Designing and Interpreting Probes with Control Tasks

TL;DR

This paper introduces control tasks to diagnose whether supervised probes truly extract linguistic structure from representations or simply memorize task mappings. By defining selectivity as the gap between linguistic-task accuracy and control-task accuracy, the authors show that many popular probes (notably MLPs) memorize rather than reveal linguistic content, while linear and bilinear probes can achieve high selectivity with minimal loss in linguistic performance. The study also demonstrates that regularization methods like dropout are not reliably helpful for selectivity, whereas constrained hidden sizes and careful training data choices can improve it; layer comparisons must incorporate selectivity to avoid misleading conclusions. Finally, the work reveals that ELMo’s second layer can be more selective for POS than the first, challenging assumptions about which layer encodes linguistic properties, and emphasizes the value of selectivity in interpreting representations. These insights provide a more nuanced framework for probing contextual representations and comparing layers or tasks.

Abstract

Probes, supervised models trained to predict properties (like parts-of-speech) from representations (like ELMo), have achieved high accuracy on a range of linguistic tasks. But does this mean that the representations encode linguistic structure or just that the probe has learned the linguistic task? In this paper, we propose control tasks, which associate word types with random outputs, to complement linguistic tasks.
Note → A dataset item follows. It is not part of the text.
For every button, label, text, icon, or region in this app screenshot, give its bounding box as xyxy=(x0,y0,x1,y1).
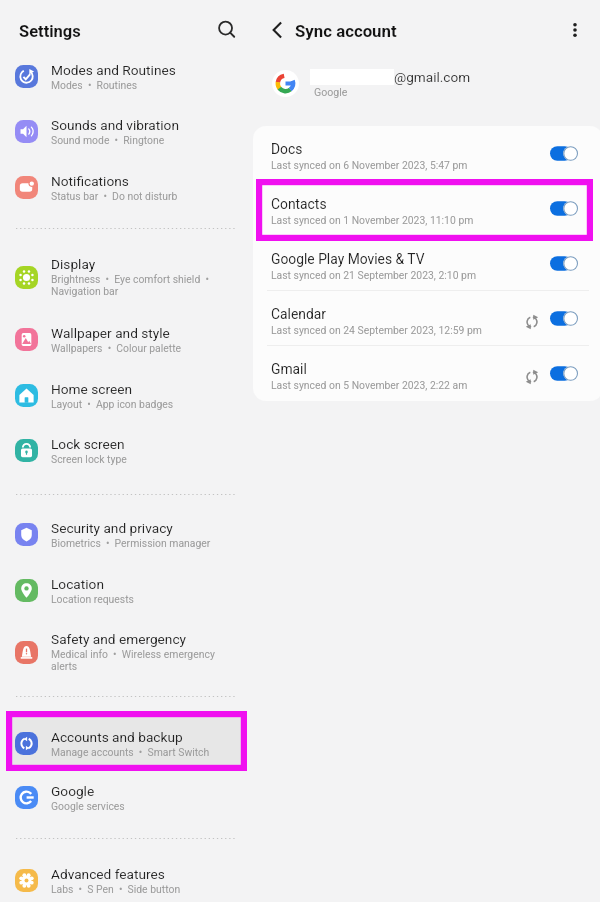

By construction, these tasks can only be learned by the probe itself. So a good probe, (one that reflects the representation), should be selective, achieving high linguistic task accuracy and low control task accuracy. The selectivity of a probe puts linguistic task accuracy in context with the probe's capacity to memorize from word types. We construct control tasks for English part-of-speech tagging and dependency edge prediction, and show that popular probes on ELMo representations are not selective. We also find that dropout, commonly used to control probe complexity, is ineffective for improving selectivity of MLPs, but that other forms of regularization are effective. Finally, we find that while probes on the first layer of ELMo yield slightly better part-of-speech tagging accuracy than the second, probes on the second layer are substantially more selective, which raises the question of which layer better represents parts-of-speech.

Paper Structure

This paper contains 27 sections, 5 equations, 4 figures, 2 tables.

Figures (4)

  • Figure 1: Our control tasks define random behavior (like a random output, top) for each word type in the vocabulary. Each word token is assigned its type's output, regardless of context (middle, bottom.) Control tasks have the same input and output space as a linguistic task (e.g., parts-of-speech) but can only be learned if the probe memorizes the mapping.
  • Figure 2: Selectivity is defined as the difference between linguistic task accuracy and control task accuracy, and can vary widely, as shown, across probes which achieve similar linguistic task accuracies. These results taken from § \ref{['sectionselectivityresults']}.
  • Figure 3: Example dependency tree from the development set of the Penn Treebank with dependents pointing at heads, and the structure resulting from our dependency edge prediction control task on the same sentence.
  • Figure 4: Linguistic task accuracies and selectivities for the 5 complexity control methods. All methods except dropout and early stopping are shown to improve selectivity without a large impact on linguistic task accuracy. All methods for the same task share a common y-axis, and use their own categorical x-axis. All x-axes are ordered from most severe constraints on complexity (left) to most laissez-faire (right).